Wooden brigantine wrecked in New South Wales

Abbey was a wooden brigantine that was wrecked at Crowdy Head, New South Wales in 1868.

== Career ==
Abbey was built at Newcastle, Ireland, in 1854. During the period 1858–1866, she was engaged mainly in the trade between Circular Head, Tasmania, and Hobsons Bay, Melbourne, carrying a cargo of general produce and items such as candles and soap. The ship's captain, James Crocket, made this journey at least five times between 5 July 1859 and the 7 May 1862.

Towards the end of Captain James Crocket's tenure, Abbey was being used in runs between Brisbane and ports such as Newcastle, New South Wales, the Clarence River and Port Frederick.

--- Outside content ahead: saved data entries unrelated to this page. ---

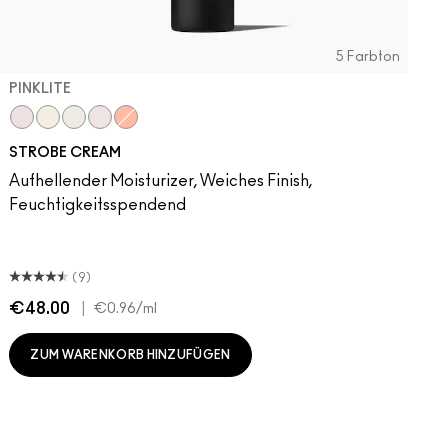
5 Farbton
PINKLITE
Pinklite
Goldlite
Bronzelite
Uvlite
Peachlite
STROBE CREAM
Aufhellender Moisturizer, Weiches Finish,
Feuchtigkeitsspendend
(9)
€48.00
|
€
€0.96
/ml
ZUM WARENKORB HINZUFÜGEN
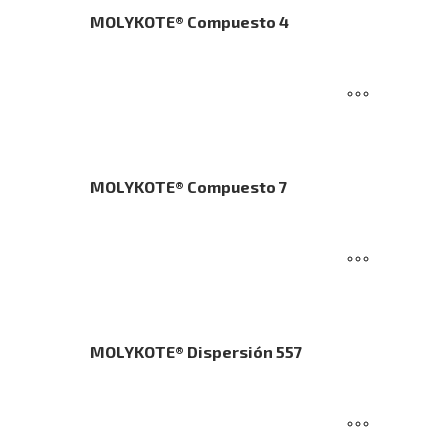
MOLYKOTE® Compuesto 4
MOLYKOTE® Compuesto 7
MOLYKOTE® Dispersión 557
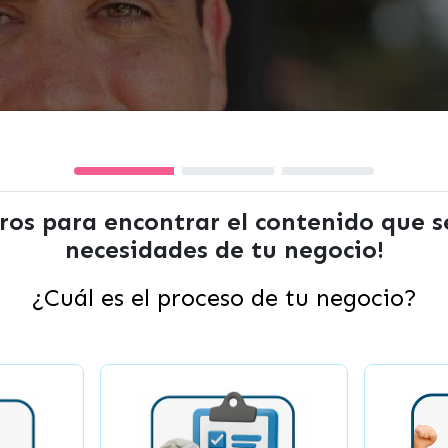
ltros para encontrar el contenido que 
necesidades de tu negocio!
¿Cuál es el proceso de tu negocio?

On 27 June 1866, Abbey was rammed by a cutter while at rest in the Brisbane River. A few months later, on 6 September, she was sold at a public auction in Melbourne, having had a "thorough overhaul".

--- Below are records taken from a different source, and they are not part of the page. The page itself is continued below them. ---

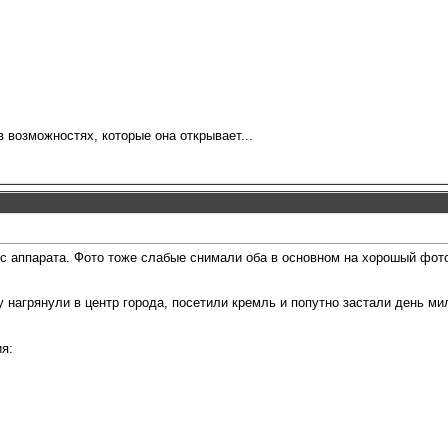
 возможностях, которые она открывает...
 с аппарата. Фото тоже слабые снимали оба в основном на хорошый фото
 нагрянули в центр города, посетили кремль и попутно застали день ми
я:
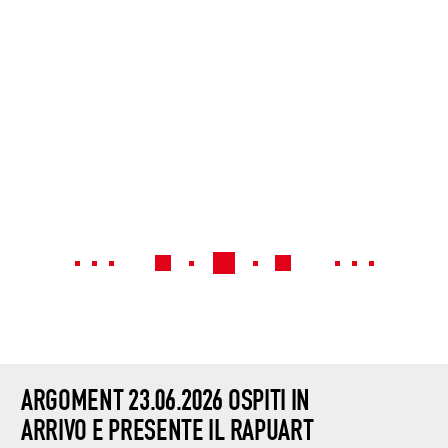
ARGOMENT 23.06.2026 OSPITI IN
ARRIVO E PRESENTE IL RAPUART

In October 1866 the vessel sailed to Dunedin, New Zealand, under the command of T. W. Harrison. In 1867 the vessel made runs from Newcastle to Melbourne stopping on the return voyages at Sydney.

== Shipwreck event ==
On 14 February 1868, Abbey left Sydney for Newcastle. The following day, she ran aground three miles north of Crowdy Head, in a gale which claimed several other ships. She was insured for £800. The wreck was then sold by Messrs Bradley, Newton, and Lamb for the sum of £35.